Darin verpflichten sich Amazon, Ebay, Rakuten (Frankreich) und AliExpress dazu, in der EU künftig innerhalb von zwei Werktagen auf Meldungen von Behörden zu reagieren. «Konsumenten sollten im Internet genauso sicher einkaufen können wie im Geschäft», sagte die EU-Justizkommissarin.

Darüber hinaus soll Nutzern klar aufgezeigt werden, wie sie gefährliche Produkte melden können – und die Marktplätze müssen innerhalb von fünf Tagen darauf reagieren. Zudem schaffen die Unternehmen zentrale Anlaufstellen, an die sich die EU-Länder wenden können.

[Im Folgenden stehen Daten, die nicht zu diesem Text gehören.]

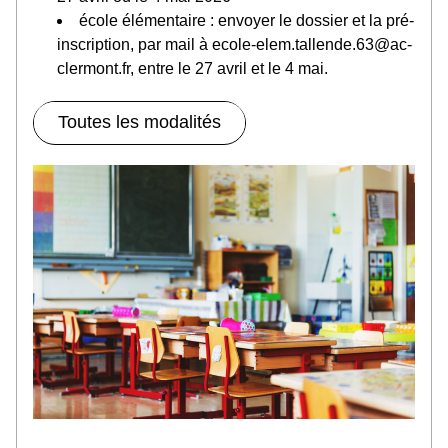
école élémentaire : envoyer le dossier et la pré-
inscription, par mail à ecole-elem.tallende.63@ac-
clermont.fr, entre le 27 avril et le 4 mai.
Toutes les modalités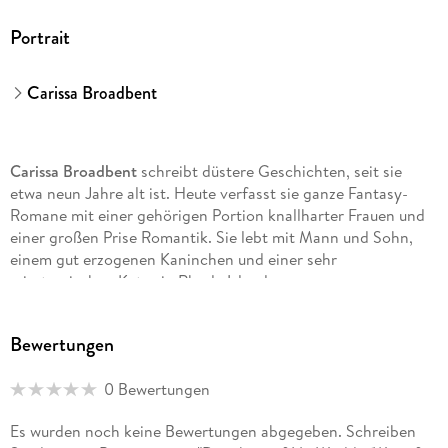
Portrait
Carissa Broadbent
Carissa Broadbent
schreibt düstere Geschichten, seit sie
etwa neun Jahre alt ist. Heute verfasst sie ganze Fantasy-
Romane mit einer gehörigen Portion knallharter Frauen und
einer großen Prise Romantik. Sie lebt mit Mann und Sohn,
einem gut erzogenen Kaninchen und einer sehr
misstrauischen Katze in Rhode Island.
Bewertungen
Heike Holtsch
studierte Romanistik, Anglistik und Allgemeine
0 Bewertungen
Sprachwissenschaft an der Bergischen Universität Wuppertal
und Literaturübersetzen an der Heinrich-Heine-Universität
Es wurden noch keine Bewertungen abgegeben. Schreiben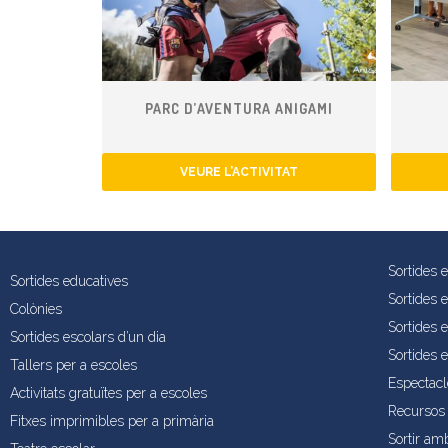
PARC D’AVENTURA ANIGAMI
VEURE L’ACTIVITAT
Sortides 
Sortides educatives
Sortides 
Colònies
Sortides e
Sortides escolars d’un dia
Sortides 
Tallers per a escoles
Espectacl
Activitats gratuïtes per a escoles
Recursos 
Fitxes imprimibles per a primària
Sortir am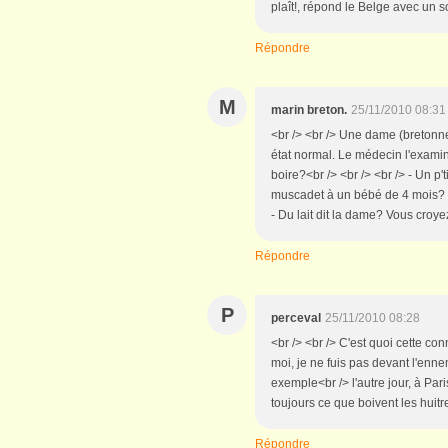
plaît!, répond le Belge avec un so
Répondre
M
marin breton.
25/11/2010 08:31
<br /> <br /> Une dame (bretonn
état normal. Le médecin l'examine
boire?<br /> <br /> <br /> - Un p
muscadet à un bébé de 4 mois? Mai
- Du lait dit la dame? Vous croyez
Répondre
P
perceval
25/11/2010 08:28
<br /> <br /> C'est quoi cette co
moi, je ne fuis pas devant l'enne
exemple<br /> l'autre jour, à Par
toujours ce que boivent les huitre
Répondre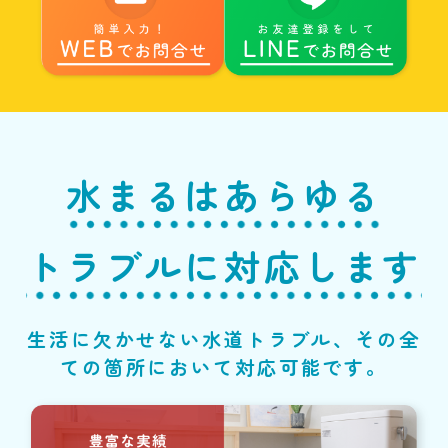
水まるはあらゆる
トラブルに対応します
生活に欠かせない水道トラブル、その全
ての箇所において対応可能です。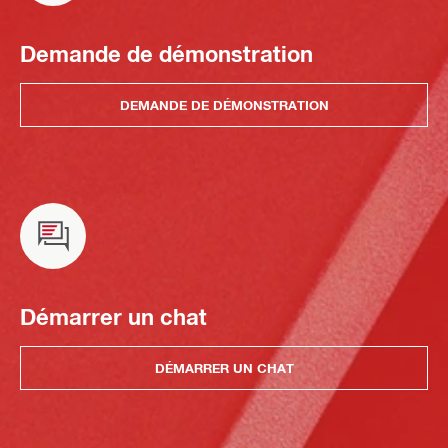
Demande de démonstration
DEMANDE DE DÉMONSTRATION
Démarrer un chat
DÉMARRER UN CHAT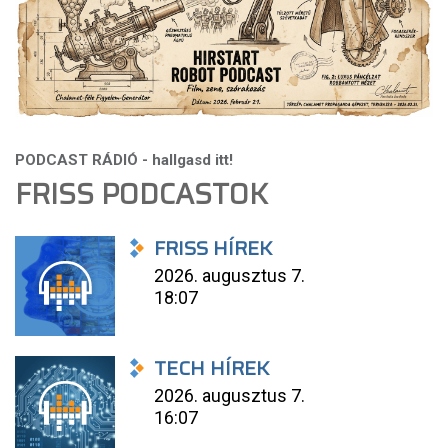
FRISS PODCASTOK
FRISS HÍREK
2026. augusztus 7.
18:07
TECH HÍREK
2026. augusztus 7.
16:07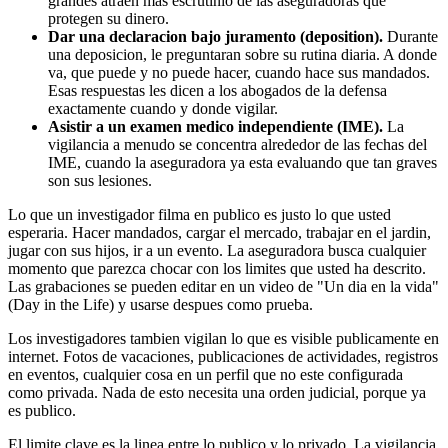
grandes atraen mas escrutinio de las aseguradoras que
protegen su dinero.
Dar una declaracion bajo juramento (deposition).
Durante
una deposicion, le preguntaran sobre su rutina diaria. A donde
va, que puede y no puede hacer, cuando hace sus mandados.
Esas respuestas les dicen a los abogados de la defensa
exactamente cuando y donde vigilar.
Asistir a un examen medico independiente (IME).
La
vigilancia a menudo se concentra alrededor de las fechas del
IME, cuando la aseguradora ya esta evaluando que tan graves
son sus lesiones.
Lo que un investigador filma en publico es justo lo que usted
esperaria. Hacer mandados, cargar el mercado, trabajar en el jardin,
jugar con sus hijos, ir a un evento. La aseguradora busca cualquier
momento que parezca chocar con los limites que usted ha descrito.
Las grabaciones se pueden editar en un video de "Un dia en la vida"
(Day in the Life) y usarse despues como prueba.
Los investigadores tambien vigilan lo que es visible publicamente en
internet. Fotos de vacaciones, publicaciones de actividades, registros
en eventos, cualquier cosa en un perfil que no este configurada
como privada. Nada de esto necesita una orden judicial, porque ya
es publico.
El limite clave es la linea entre lo publico y lo privado. La vigilancia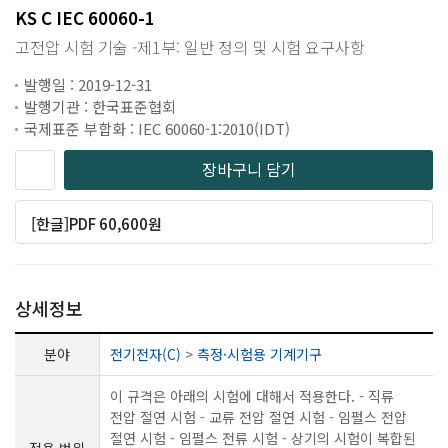
KS C IEC 60060-1
고전압 시험 기술 -제1부: 일반 정의 및 시험 요구사항
발행일 : 2019-12-31
발행기관 : 한국표준협회
국제표준 부합화 : IEC 60060-1:2010(IDT)
장바구니 담기
[한글]PDF 60,600원
상세정보
분야
전기전자(C)
>
측정·시험용 기계기구
이 규격은 아래의 시험에 대해서 적용한다. - 직류
전압 절연 시험 - 교류 전압 절연 시험 - 임펄스 전압
절연 시험 - 임펄스 전류 시험 - 상기의 시험이 복합된
적용 범위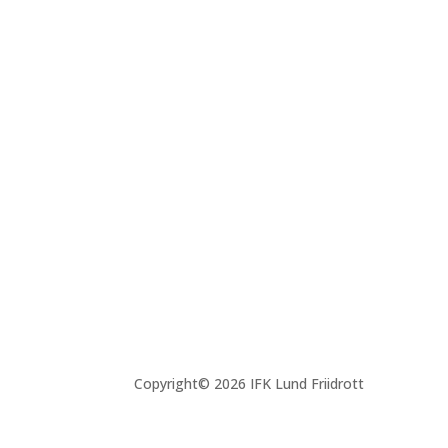
Copyright© 2026 IFK Lund Friidrott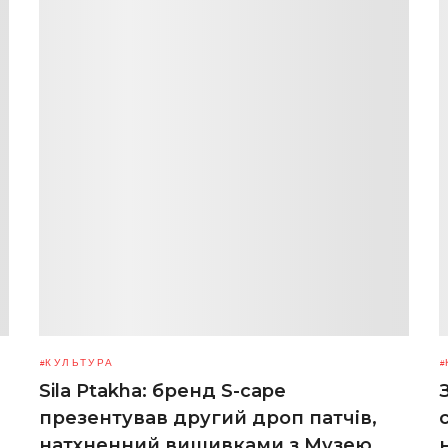
КУЛЬТУРА
Sila Ptakha: бренд S-cape
презентував другий дроп патчів,
натхненний вишивками з Музею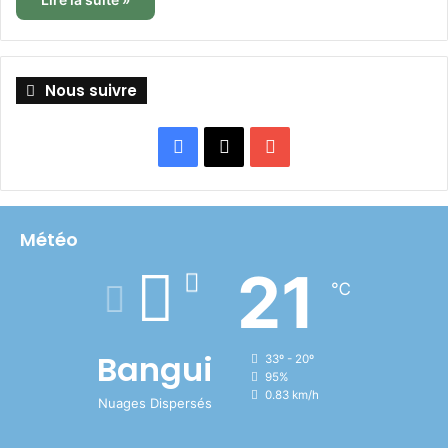
Nous suivre
Facebook
X
YouTube
Météo
21
℃
Bangui
33º - 20º
95%
0.83 km/h
Nuages Dispersés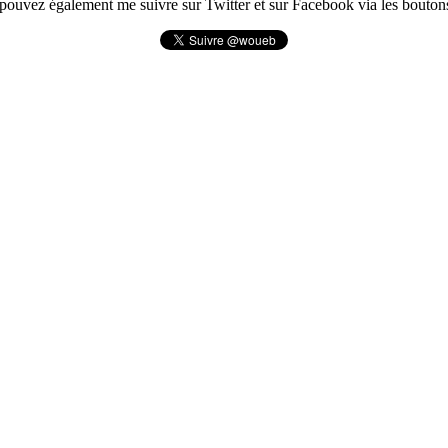
pouvez également me suivre sur Twitter et sur Facebook via les boutons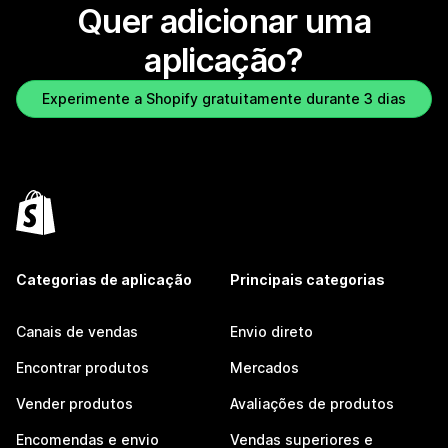
Quer adicionar uma
aplicação?
Experimente a Shopify gratuitamente durante 3 dias
Categorias de aplicação
Principais categorias
Canais de vendas
Envio direto
Encontrar produtos
Mercados
Vender produtos
Avaliações de produtos
Encomendas e envio
Vendas superiores e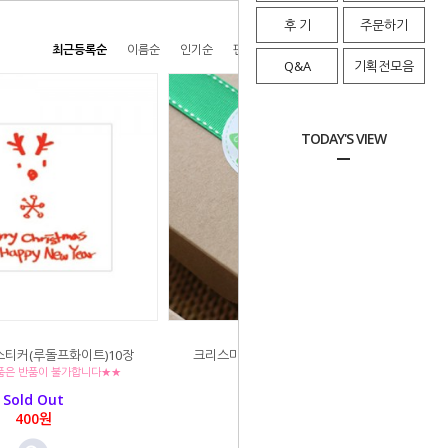
후 기
주문하기
최근등록순
이름순
인기순
판매순
높은가격순
낮은가격순
Q&A
기획전모음
TODAY'S VIEW
티커(루돌프화이트)10장
크리스마스스티커(트리앤버튼)(10장)
품은 반품이 불가합니다★★
Sold Out
Sold Out
400원
400원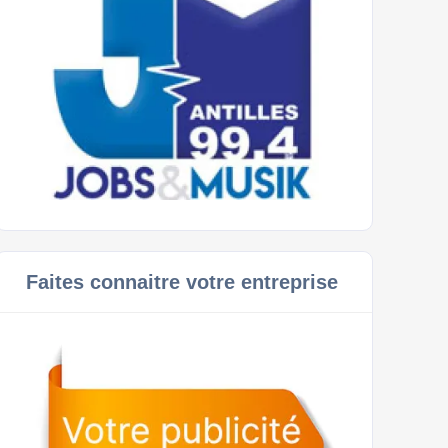
Faites connaitre votre entreprise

2017 haben europäische Konsumentenschutzbehörden mehr als 2200 gefährliche Produkte gemeldet. Nach Angaben der EU-Kommission folgten europaweit fast 4000 Rückrufaktionen, Verkauf- oder Importstopps. Die entsprechenden EU-Regeln für den Online-Handel sehen derzeit nur vor, dass gefährliche Produkte schnell und wirksam entfernt werden müssen, konkrete Vorgaben gibt es jedoch nicht.